───── Provided records

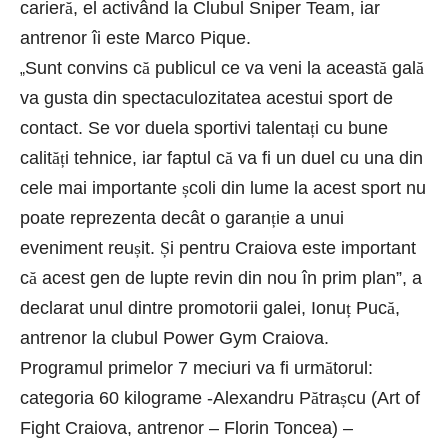
carier
ă
, el activând la Clubul Sniper Team, iar
antrenor îi este Marco Pique.
Sunt convins c
ă
publicul ce va veni la aceast
ă
gal
ă
„
va gusta din spectaculozitatea acestui sport de
contact. Se vor duela sportivi talenta
ț
i cu bune
calit
ăț
i tehnice, iar faptul c
ă
va fi un duel cu una din
cele mai importante
ș
coli din lume la acest sport nu
poate reprezenta decât o garan
ț
ie a unui
eveniment reu
ș
it.
Ș
i pentru Craiova este important
c
ă
acest gen de lupte revin din nou în prim plan”, a
declarat unul dintre promotorii galei, Ionu
ț
Puc
ă
,
antrenor la clubul Power Gym Craiova.
Programul primelor 7 meciuri va fi urm
ă
torul:
categoria 60 kilograme -Alexandru P
ă
tra
ș
cu (Art of
Fight Craiova, antrenor – Florin Toncea) –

──────────

- **Aim of the exercise**: Reproduce verbatim the lines of the material above, beginning with its first line and ending with the line that contains "coli din lume la acest sport nu"; skip pictures.

- **Answer area**:
carier
ă
, el activând la Clubul Sniper Team, iar
antrenor îi este Marco Pique.
Sunt convins c
ă
publicul ce va veni la aceast
ă
gal
ă
„
va gusta din spectaculozitatea acestui sport de
contact. Se vor duela sportivi talenta
ț
i cu bune
calit
ăț
i tehnice, iar faptul c
ă
va fi un duel cu una din
cele mai importante
ș
coli din lume la acest sport nu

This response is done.